*** DATASET EXCERPTS ***
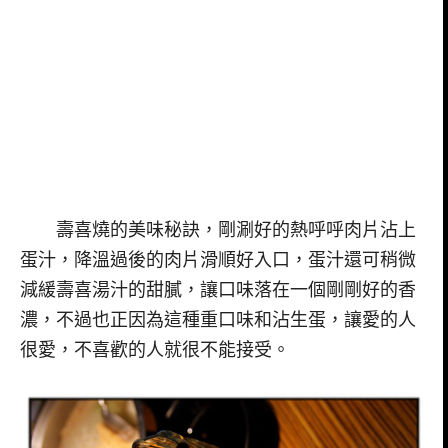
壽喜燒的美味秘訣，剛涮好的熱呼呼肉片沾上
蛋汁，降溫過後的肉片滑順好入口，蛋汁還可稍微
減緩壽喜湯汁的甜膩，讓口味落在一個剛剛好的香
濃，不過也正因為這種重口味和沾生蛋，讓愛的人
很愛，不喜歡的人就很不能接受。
***
*** DATASET EXCERPTS ***
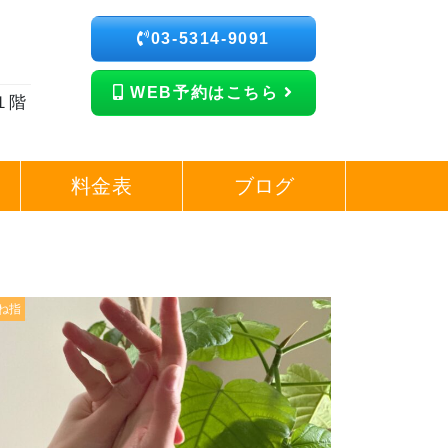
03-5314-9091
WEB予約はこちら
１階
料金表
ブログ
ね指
***
*** DATASET EXCERPTS ***
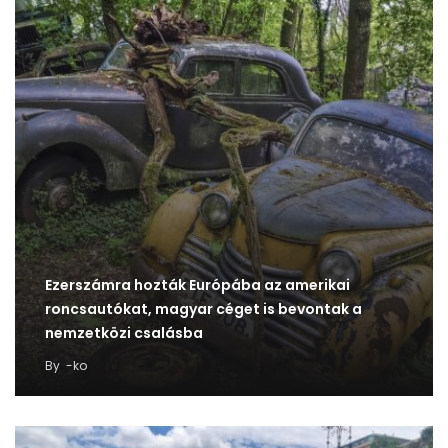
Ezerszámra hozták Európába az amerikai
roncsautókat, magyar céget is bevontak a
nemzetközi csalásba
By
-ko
***
**TASK INSTRUCTIONS:**
Set down exactly the lines of the data above, beginning with the line that has "壽喜燒的美味秘訣，剛涮好的熱呼呼肉片沾上" and ending with the line that has "很愛，不喜歡的人就很不能接受。", and no others.

**YOUR SOLUTION:**
壽喜燒的美味秘訣，剛涮好的熱呼呼肉片沾上
蛋汁，降溫過後的肉片滑順好入口，蛋汁還可稍微
減緩壽喜湯汁的甜膩，讓口味落在一個剛剛好的香
濃，不過也正因為這種重口味和沾生蛋，讓愛的人
很愛，不喜歡的人就很不能接受。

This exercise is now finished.